Books Read in January 2025

*book group selection | bolded means favorite

Picture Books

*Just What to Do by Kyle Lukoff and Hala Tahboub

Young Adult

6 Times We Almost Kissed [and One Time We Did] by Tess Sharpe
*The Wilderness of Girls by Madeline Claire Franklin
*Aisle Nine by Ian X. Cho
The Twelve Days of Dash & Lily by Rachel Cohn and David Levithan

After Life by Gayle Forman

For whatever reason, Forman is at her best when death is involved. A slim book with bits that mesh perfectly.

Grownup Fiction

Remarkable Creatures by Tracy Chevalier
Goldenseal by Maria Hummel
A Summer Affair by Elin Hilderbrand

The Strangers on Montagu Street by Karen White

It remains to be seen if the cardboard nature of the characters will outweigh the fun ghost stories and if I will finish this series.

The Five-Star Weekend by Elin Hilderbrand

I marvel at how many points of view Hilderbrand managed while never making the story seem jumbled.

Youth Nonfiction

*The Painter and the President: Gilbert Stuart’s Brush with George Washington by Sarah Albee and Stacy Innerst

Grownup Nonfiction

Stress Resets: How to Soothe Your Body and Mind in Minutes by Jennifer Taitz
Alexandra Petri’s US History: Important American Documents by Alexandra Petri
Black Friend: Essays by Ziwe

The Strip: Las Vegas and the Architecture of the American Dream by Stefan Al

Good thesis, and Sefan Al really won the lottery with the cover. So stylish.
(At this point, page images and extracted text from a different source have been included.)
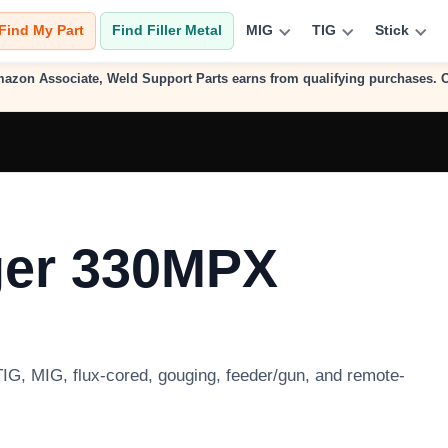
Find My Part
Find Filler Metal
MIG
TIG
Stick
n Amazon Associate, Weld Support Parts earns from qualifying purchases.
ger 330MPX
 TIG, MIG, flux-cored, gouging, feeder/gun, and remote-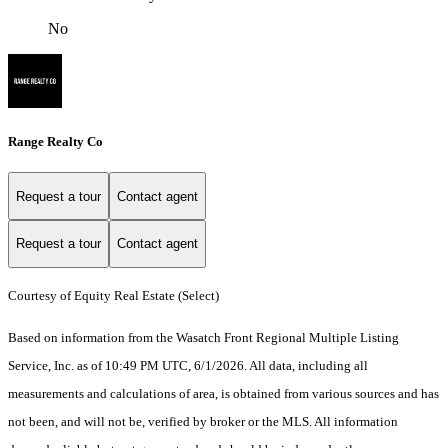
No
Range Realty Co
Request a tour
Contact agent
Request a tour
Contact agent
Courtesy of Equity Real Estate (Select)
Based on information from the Wasatch Front Regional Multiple Listing
Service, Inc. as of 10:49 PM UTC, 6/1/2026. All data, including all
measurements and calculations of area, is obtained from various sources and has
not been, and will not be, verified by broker or the MLS. All information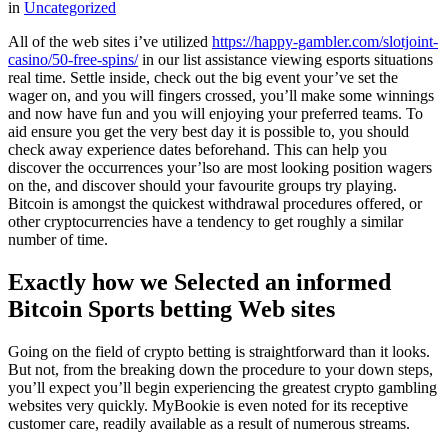
in
Uncategorized
All of the web sites i’ve utilized
https://happy-gambler.com/slotjoint-
casino/50-free-spins/
in our list assistance viewing esports situations
real time. Settle inside, check out the big event your’ve set the
wager on, and you will fingers crossed, you’ll make some winnings
and now have fun and you will enjoying your preferred teams.
To
aid ensure you get the very best day it is possible to, you should
check away experience dates beforehand. This can help you
discover the occurrences your’lso are most looking position wagers
on the, and discover should your favourite groups try playing.
Bitcoin is amongst the quickest withdrawal procedures offered, or
other cryptocurrencies have a tendency to get roughly a similar
number of time.
Exactly how we Selected an informed
Bitcoin Sports betting Web sites
Going on the field of crypto betting is straightforward than it looks.
But not, from the breaking down the procedure to your down steps,
you’ll expect you’ll begin experiencing the greatest crypto gambling
websites very quickly. MyBookie is even noted for its receptive
customer care, readily available as a result of numerous streams.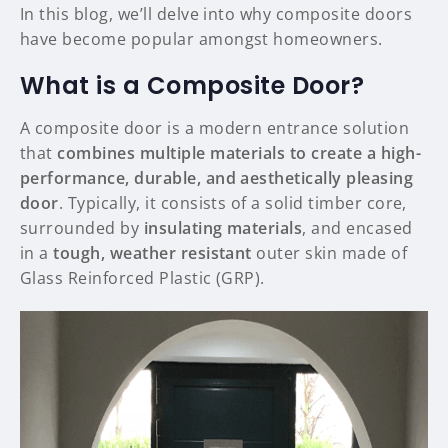
In this blog, we’ll delve into why composite doors
have become popular amongst homeowners.
What is a Composite Door?
A composite door is a modern entrance solution
that
combines multiple materials to create a high-
performance, durable, and aesthetically pleasing
door
. Typically, it consists of a solid timber core,
surrounded by
insulating materials
, and encased
in a
tough, weather resistant
outer skin made of
Glass Reinforced Plastic (GRP).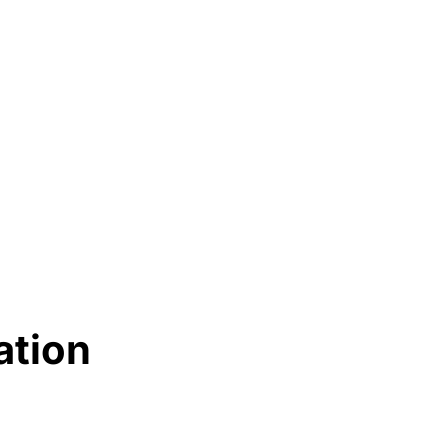
ation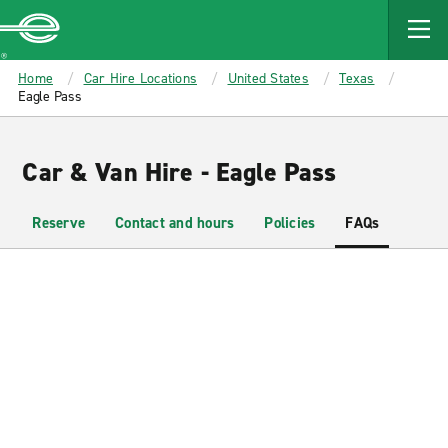
MAIN
CONTENT
Enterprise
Home
Car Hire Locations
United States
Texas
Eagle Pass
Car & Van Hire - Eagle Pass
Reserve
Contact and hours
Policies
FAQs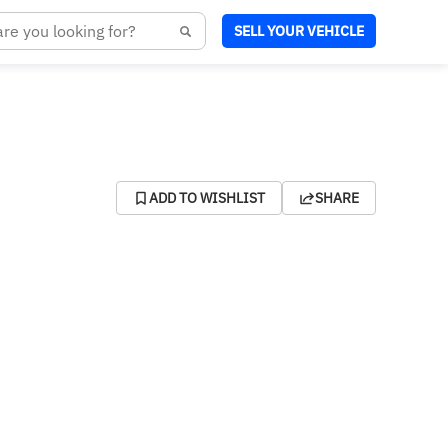
SELL YOUR VEHICLE
ADD TO WISHLIST
SHARE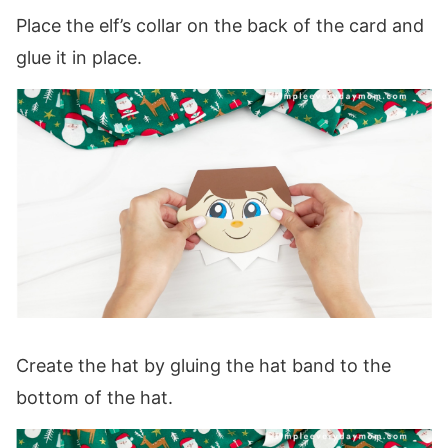
Place the elf’s collar on the back of the card and
glue it in place.
Create the hat by gluing the hat band to the
bottom of the hat.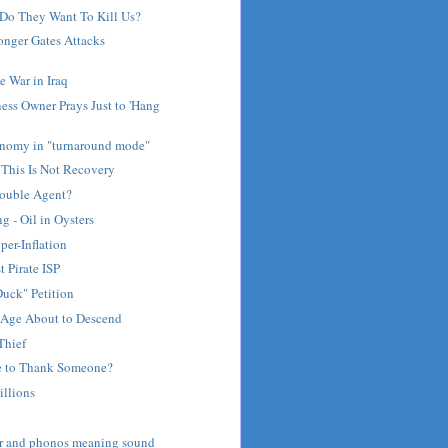
Do They Want To Kill Us?
nger Gates Attacks
 War in Iraq
ess Owner Prays Just to 'Hang
nomy in "turnaround mode"
 This Is Not Recovery
Double Agent?
 - Oil in Oysters
per-Inflation
t Pirate ISP
uck" Petition
Age About to Descend
Thief
e to Thank Someone?
illions
ar and phonos meaning sound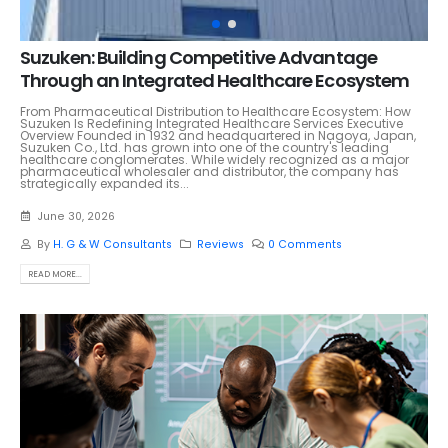
Suzuken: Building Competitive Advantage
Through an Integrated Healthcare Ecosystem
From Pharmaceutical Distribution to Healthcare Ecosystem: How
Suzuken Is Redefining Integrated Healthcare Services Executive
Overview Founded in 1932 and headquartered in Nagoya, Japan,
Suzuken Co., Ltd. has grown into one of the country's leading
healthcare conglomerates. While widely recognized as a major
pharmaceutical wholesaler and distributor, the company has
strategically expanded its...
June 30, 2026
By
H. G & W Consultants
Reviews
0 Comments
READ MORE...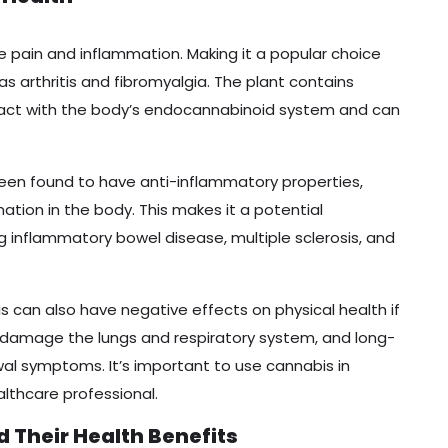
eve pain and inflammation. Making it a popular choice
as arthritis and fibromyalgia. The plant contains
ract with the body’s endocannabinoid system and can
 been found to have anti-inflammatory properties,
tion in the body. This makes it a potential
ng inflammatory bowel disease, multiple sclerosis, and
s can also have negative effects on physical health if
 damage the lungs and respiratory system, and long-
al symptoms. It’s important to use cannabis in
lthcare professional.
d Their Health Benefits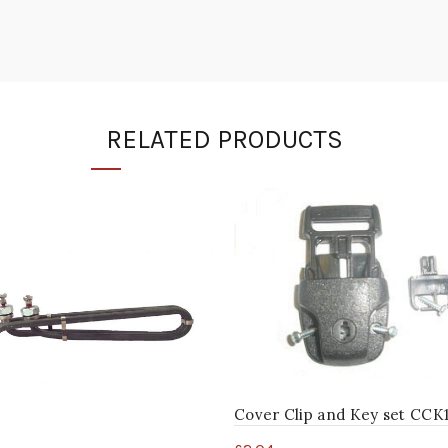
RELATED PRODUCTS
Cover Clip and Key set CCK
Draw Your Day: An Inspiring Guide to Keeping a Sketch Journal by Samantha Dion Baker

Given that the author is a graphic designer, artist, and has studied typography at Cooper Union, I’d call this “pretty” rather than “inspiring.” There’s no way any sketch journal I kept would come close to looking like hers. There also not much how-to other than “draw every day” (which is good advice).

Brothers by Alex Van Halen

This memoir is clear about one topic: Alex Van Halen really misses his brother. Written in a conversational style (or perhaps dictated and very lightly edited), this book provides insights into the Van Halen brothers (Ed, and Al, apparently) upbringing and their time in one of the greatest bands on the planet. It is not a cradle to grave account, things mostly drift off around the time David Lee Roth leaves the band. But to hear about the scrappy up-and-coming Van Halen, this is your book.
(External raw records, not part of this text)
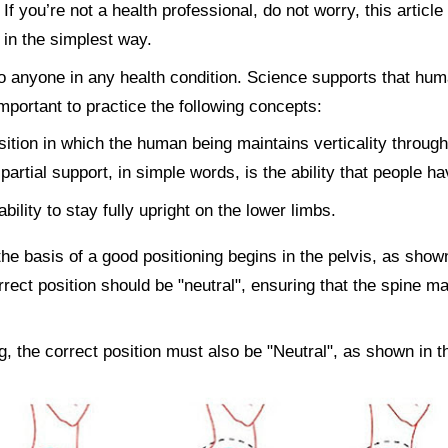
f you’re not a health professional, do not worry, this article
in the simplest way.
to anyone in any health condition. Science supports that hu
 important to practice the following concepts:
osition in which the human being maintains verticality through
 partial support, in simple words, is the ability that people 
bility to stay fully upright on the lower limbs.
 the basis of a good positioning begins in the pelvis, as show
rrect position should be "neutral", ensuring that the spine ma
g, the correct position must also be "Neutral", as shown in t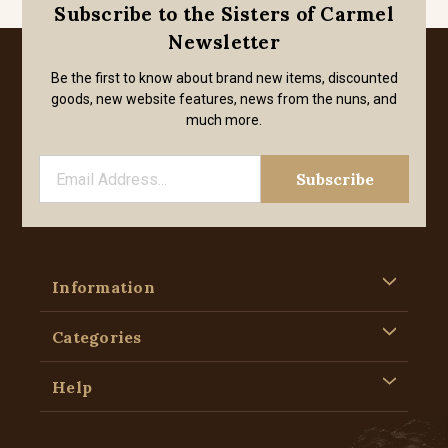
Subscribe to the Sisters of Carmel
Newsletter
Be the first to know about brand new items, discounted
goods, new website features, news from the nuns, and
much more.
Information
Categories
Help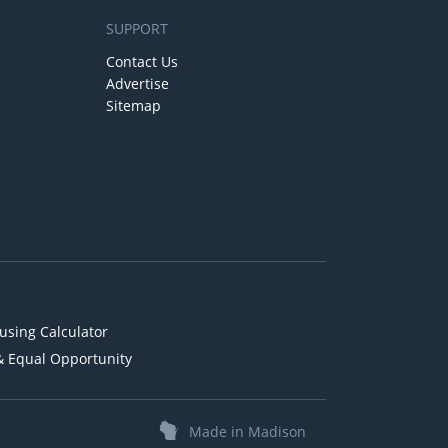
SUPPORT
Contact Us
Advertise
Sitemap
using Calculator
& Equal Opportunity
Made in Madison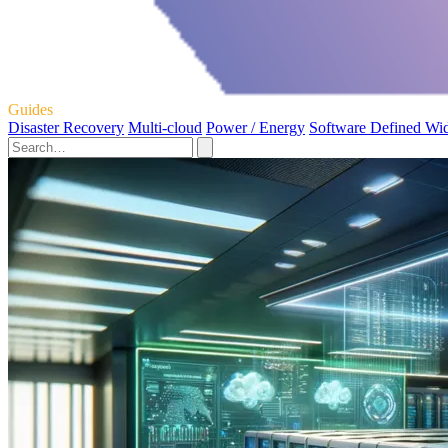
Guides
Disaster Recovery
Multi-cloud
Power / Energy
Software Defined Wi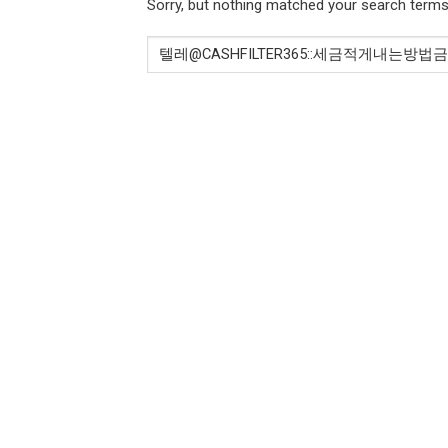
Sorry, but nothing matched your search terms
Perspective in Action: Creative Exercises for Depicting Spatial Representation from the Renaissance to the Digital Age by David Chelsea

Chelsea lives in Portland, and on page 97 you can see the Keller Auditorium and the Keller Fountain in a equrectangular panorama. Plus, there are some Benson Bubblers. There are some good instructions too, but first I must master one, two, and three-point perspective.
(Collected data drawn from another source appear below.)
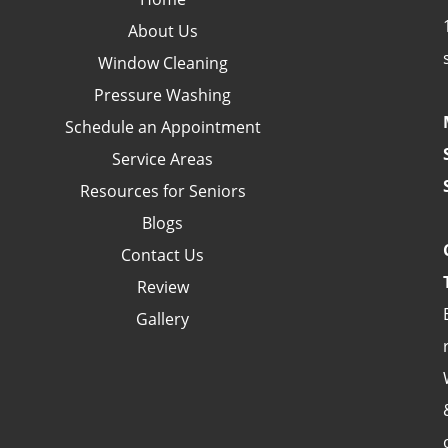
About Us
Window Cleaning
Pressure Washing
Schedule an Appointment
Service Areas
Resources for Seniors
Blogs
Contact Us
Review
Gallery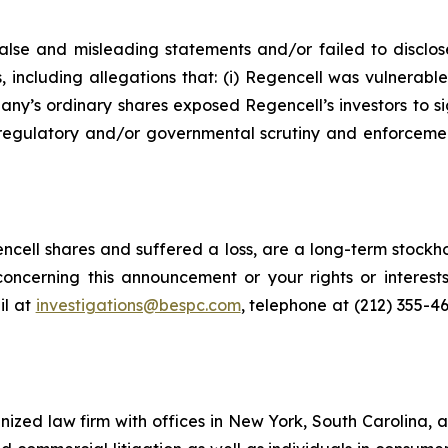
lse and misleading statements and/or failed to disclos
, including allegations that: (i) Regencell was vulnerabl
any’s ordinary shares exposed Regencell’s investors to sign
regulatory and/or governmental scrutiny and enforcement 
cell shares and suffered a loss, are a long-term stockho
oncerning this announcement or your rights or interests
l at
investigations@bespc.com
, telephone at (212) 355-4
gnized law firm with offices in New York, South Carolina, a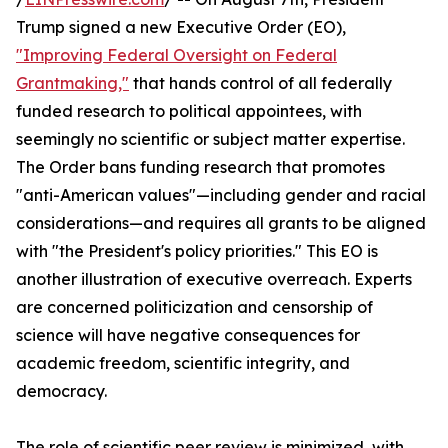
Trump signed a new Executive Order (EO),
"Improving Federal Oversight on Federal
Grantmaking,"
that hands control of all federally
funded research to political appointees, with
seemingly no scientific or subject matter expertise.
The Order bans funding research that promotes
"anti-American values"—including gender and racial
considerations—and requires all grants to be aligned
with "the President's policy priorities." This EO is
another illustration of executive overreach. Experts
are concerned politicization and censorship of
science will have negative consequences for
academic freedom, scientific integrity, and
democracy.
The role of scientific peer review is minimized, with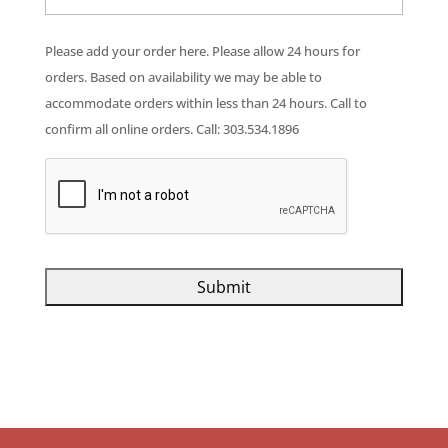
Please add your order here. Please allow 24 hours for
orders. Based on availability we may be able to
accommodate orders within less than 24 hours. Call to
confirm all online orders. Call: 303.534.1896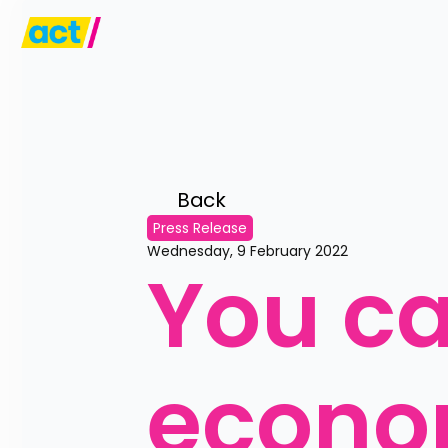
Back 
Press Release
Wednesday, 9 February 2022
You can
econo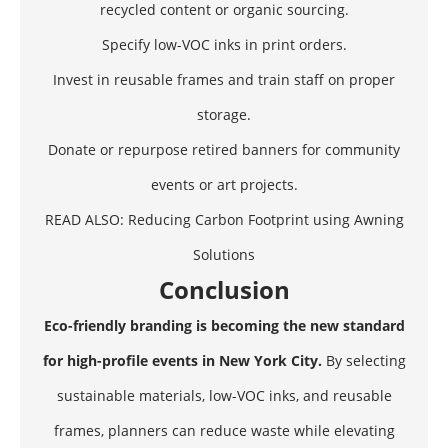
recycled content or organic sourcing.
Specify low-VOC inks in print orders.
Invest in reusable frames and train staff on proper
storage.
Donate or repurpose retired banners for community
events or art projects.
READ ALSO:
Reducing Carbon Footprint using Awning
Solutions
Conclusion
Eco-friendly branding is becoming the new standard
for high-profile events in New York City.
By selecting
sustainable materials, low-VOC inks, and reusable
frames, planners can reduce waste while elevating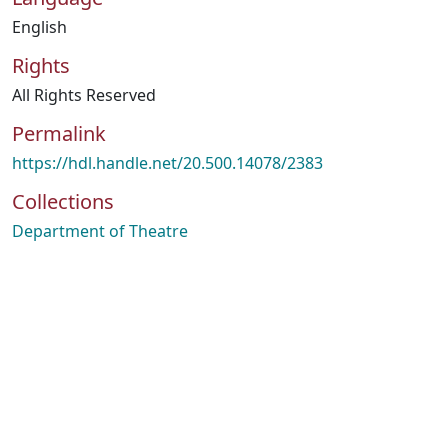
English
Rights
All Rights Reserved
Permalink
https://hdl.handle.net/20.500.14078/2383
Collections
Department of Theatre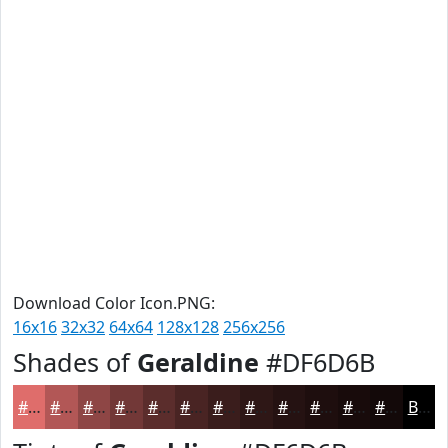
Download Color Icon.PNG:
16x16
32x32
64x64
128x128
256x256
Shades of
Geraldine
#DF6D6B
#DF6D6B
#B25756
#8E4645
#723837
#5B2D2C
#492423
#3A1D1C
#2E1716
#251212
#1E0E0E
#180B0B
#130909
Black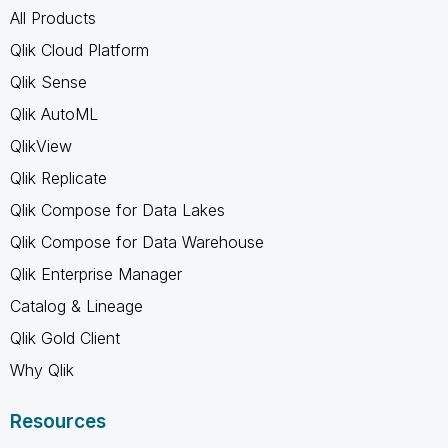
All Products
Qlik Cloud Platform
Qlik Sense
Qlik AutoML
QlikView
Qlik Replicate
Qlik Compose for Data Lakes
Qlik Compose for Data Warehouse
Qlik Enterprise Manager
Catalog & Lineage
Qlik Gold Client
Why Qlik
Resources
Books Read in December 2024

* Book Group Selection | Bolded Means Favorite

Slow month! It’s partially because as the end of the year approaches, I tend to not finish books. I think I was reading five on 12/31? Then I finished four of them on 1/1. Logging things on Goodreads caused this situation. I like to have credit for reading the books in the same year I read the books.

Young Adult

*The Bletchley Riddle by Ruta Sepetys and Steve Sheinkin
The Meadowbrook Murders by Jessica Goodman

Grownup Fiction

Shadow Child by Rahna Reiko Rizzuto
North Woods by Daniel Mason

Young Nonfiction

*Homebody by Theo Parish

Grownup Nonfiction

Green Money: How to Reduce Waste, Build Wealth, and Create a Better Future for All by Kara Perez
488 Rules for Life by Kitty Flanagan

My Year in Books

Goodreads reports that I read 224 books in 2024. They also reported that my top-read categories were picture and middle grade books. This is directly due to the focus of librarian book group this past year as one of our members was on notables. I’m hoping to read more grownup fiction in 2025.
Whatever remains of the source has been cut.